The highway between Terrace and Rupert will soon be full of chip trucks again, as Northwest chips to be milled at the old Carnaby site in the Hazeltons; will soon be heading west to be shipped south to the Pope and Talbot operation on Vancouver Island.
The Skeena Cellulose site at Watson Island will be the loading zone, as barges will arrive alongside the dock there and loaded up with the chips from the Hazletons to be shipped south to the Harmac mill in Nanaimo.
The move by Pope and Talbot is seen as one of consolidating its hold on some of the fibre of the northwest, as they struggle to find new sources of wood to keep the Harmac operation going strong. With recent closures of sawmills on the island the Harmac mill has had to travel further and further in recent months to find a reliable supply.

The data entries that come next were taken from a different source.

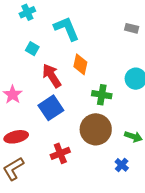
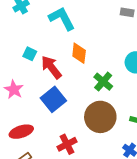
cyan square: (32, 49) -> (30, 54), moved
green cross: (102, 95) -> (103, 82), turned 36

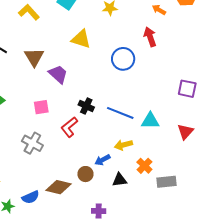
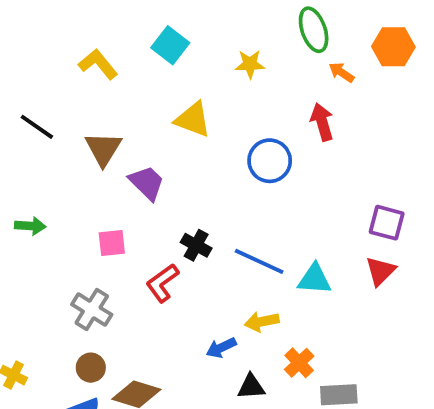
red triangle: (185, 132) -> (380, 271), moved
brown circle: (85, 174) -> (91, 368), moved

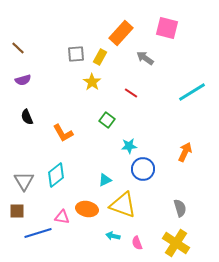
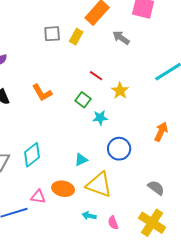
yellow star: (92, 82) -> (120, 91), moved
red line: (131, 93) -> (96, 76), moved
orange L-shape: (63, 133) -> (42, 93), moved
cyan star: (129, 146) -> (100, 118), moved
gray semicircle: (180, 208) -> (156, 188), turned -36

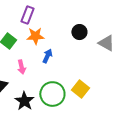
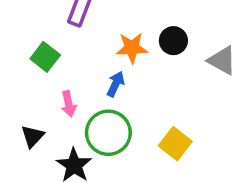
orange star: (35, 36) -> (132, 48), moved
green circle: (52, 94) -> (108, 133), moved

They have signed a long term arrangement with Sun Wave the owners of the Watson Island site, and have invested hundreds of thousands of dollars to set up their shipment point there. They also purchased the mountain of chips that has sat there since 2001, for use in their mills.
The moves will leave many in the local area wondering if there is a plan to operate the pulp mill here as a going concern by Sun Wave, or if instead it will just become the shipment point of the Northwests resources out of the area. If the fibre supply is controlled by another company and they’re using your dock to ship the product away, questions will arise as to what the status is of the operational plan that at one time suggested a spring re-opening of the mothballed pulp mill.

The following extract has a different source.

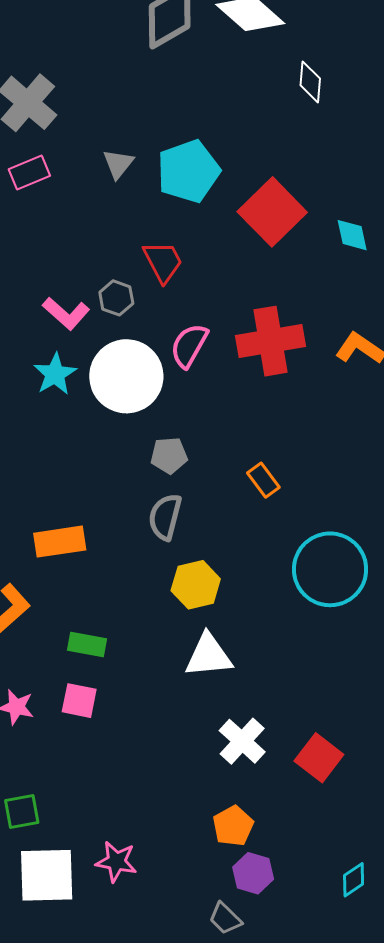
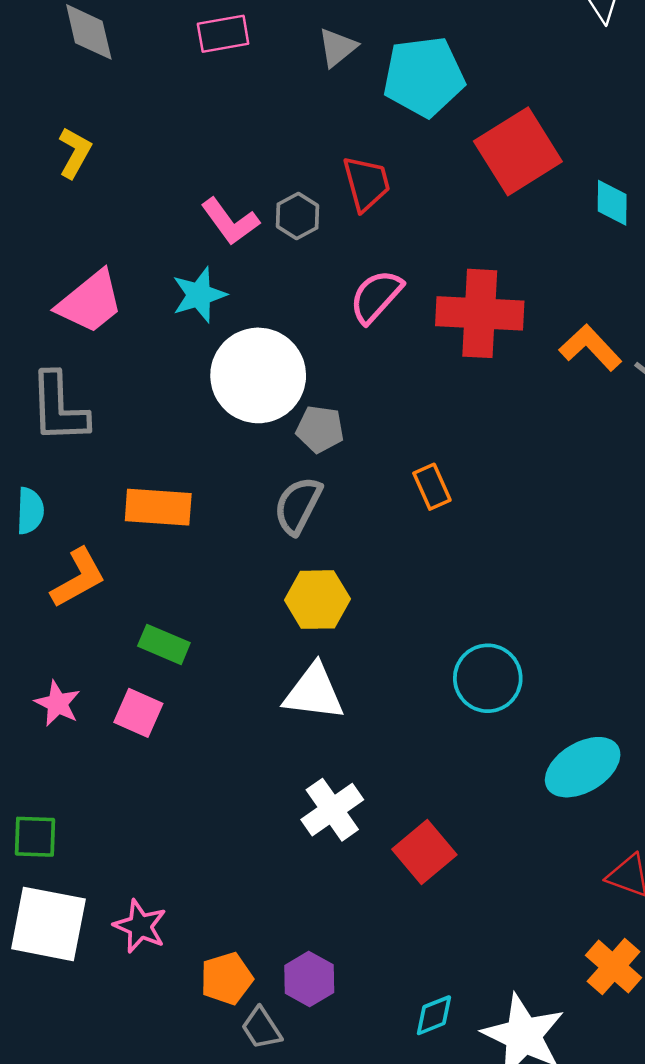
white circle: (126, 376) -> (258, 375), moved
cyan circle: (330, 569) -> (488, 678), moved, size x0.7
orange pentagon: (233, 826) -> (227, 979), moved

The Terrace Standard has all the details on the Pope and Talbot plans on line.
NORTHWESTERN FIBRE HEADING DOWN SOUTH
The Terrace Standard
December 13, 2006
A MAJOR pulp producer is ramping up its northwestern presence using portions of former Skeena Cellulose facilities now owned by a Chinese company.

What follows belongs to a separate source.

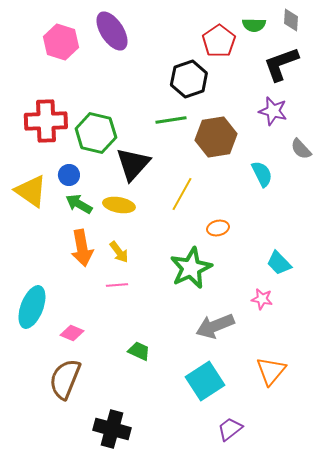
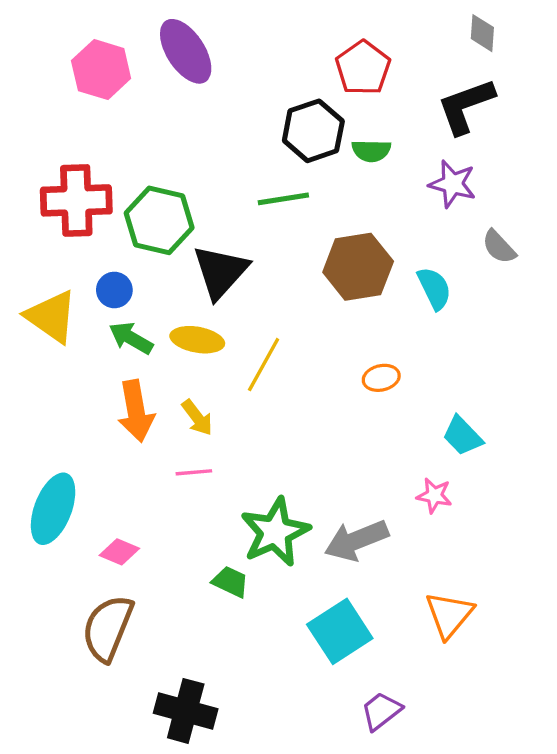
green semicircle: (254, 25) -> (371, 151), moved
brown hexagon: (216, 137) -> (358, 267), moved
yellow line: (182, 194) -> (264, 365), moved
orange ellipse: (218, 228) -> (381, 378), moved
green star: (191, 268) -> (275, 532), moved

Pope and Talbot already ships out approximately 200,000 cubic metres of chips a year from the northwest to its Harmac kraft mill at Nanaimo on Vancouver Island but calculates it can double that by putting in a whole log chipper in the Hazeltons.
That chipper is on the former Skeena Cellulose Carnaby sawmill site, now owned by a company that’s part of the China Paper Group.
In turn the chips will be trucked to Prince Rupert and loaded on to barges at the long-closed Skeena Cellulose pulp mill location now owned by Sun Wave Forest Products which is also part of China Paper Group.
And, Pope and Talbot officials expect a good portion of the fibre to come from forest lands in the Hazeltons which used to be controlled by Skeena Celluolose.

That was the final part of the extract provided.